While there isn’t always a clear answer for why a baby develops IUGR, there are some risk factors and known causes. As a birth professional, knowing risk factors can help you best support your clients. While we are not going to tell mothers they have risk factors for x, y, z conditions and create fear, we can support any questions they have about what they may read or hear.
Some risk factors include:
- An underweight mother
- A multiples pregnancy
- Chromosomal abnormalities or birth defects
- Umbilical or placental abnormalities
- Gestational diabetes
- Pregnancy induced hypertension
- Poor maternal nutrition
- Maternal use of drugs, alcohol, or cigarettes
- Polyhydramnios or oligohydramnios
It’s important to note that having a risk factor does not mean a baby will experience IUGR. It’s also important to note that IUGR can occur even when there’s no known risk factor.
If a small fundal height is of concern, and/or there are certain risk factors (e.g. umbilical or placental abnormalities, multiples pregnancy, or gestational diabetes) a midwife or doctor might refer a client for regular ultrasounds until there’s a diagnosis, or until any concerns are ruled out.
How Is IUGR Diagnosed?
During routine ultrasounds, or ones referred for growth scans, consist of an ultrasound tech or doctor taking different measurements of the baby. If a baby appears to be smaller than the 10th percentile overall, or baby’s abdomen is measuring small for gestational age, while the head is not, there might be diagnosis of IUGR or possible IUGR.
Monitoring for IUGR does not necessarily mean a diagnosis. Many providers prefer to have at least two or three growth scans done to determine a baby’s growth pattern. Sometimes babies are simply smaller than average but continue to grow well on their own growth curve.
Some babies tend to grow in spurts. If a scan is done just before a spurt, these babies might appear small. However, by the next scan they will be back on track. It is also possible that the ultrasound size estimates in one scan were slightly inconsistent, due to differences in machines, or in the ultrasound technician’s experience level.
One of the most important things to keep in mind when secondary IUGR is suspected is accurate gestational age. Estimated due dates and gestational age are only estimates, which can vary by up to two weeks. Variations in dating is why it usually requires multiple scans to confirm an IUGR diagnosis.
How Is IUGR Treated?
Mostly, an IUGR diagnosis simply means extra monitoring. Your client may remain under the care of their regular midwife or doctor, while receiving consultative care by a maternal fetal medicine specialist. In some cases, they may only receive ultrasounds at a regular clinic and the reports monitored by their midwife/OB.
Occasionally, an IUGR diagnosis will mean a full transfer of care to a high-risk OB, or maternal fetal medicine specialist.

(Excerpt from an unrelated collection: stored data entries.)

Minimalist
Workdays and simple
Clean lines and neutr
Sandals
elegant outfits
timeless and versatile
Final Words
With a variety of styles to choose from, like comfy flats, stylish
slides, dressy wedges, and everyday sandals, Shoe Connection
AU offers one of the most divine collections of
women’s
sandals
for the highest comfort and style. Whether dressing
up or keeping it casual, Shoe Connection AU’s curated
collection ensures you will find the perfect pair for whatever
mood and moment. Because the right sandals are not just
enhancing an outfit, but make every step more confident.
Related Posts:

A doctor or midwife maintaining your care or transferring depends on the stage of pregnancy and possible cause of IUGR. For example, if doctors suspect a genetic condition, they may transfer care to a faciality able to manage the baby’s newborn care.
IUGR Treatment Is Based On Gestation
For clients under 34 weeks, treatment is typically monitoring with the goal of reaching a full-term pregnancy. Most providers will continue to monitor fetal growth, placental function, and umbilical cord function. If there’s concern baby is not receiving adequate flow via the placenta or umbilical cord, they may opt for an early, premature, delivery.
If your client is over 34 weeks, the same monitoring occurs. However, they may be more likely to consider preterm delivery during the 34-37 week range as the benefit risk analysis is now different with a more mature (albeit still premature) baby.
Determining monitoring versus early birth comes down to assessing whether baby is more at risk for complications in utero than in the NICU. As a doula, you can help your client feel confident in discussing options with their provider. Remind them to ask specific questions about benefit versus risk. Then simply support them in whichever decisions they and their providers land on.
As a doula, the most important thing is to support your client. Help your client understand their options. Encourage them to have regular discussion with their provider. And ultimately, hold space for their birth, however it needs to unfold.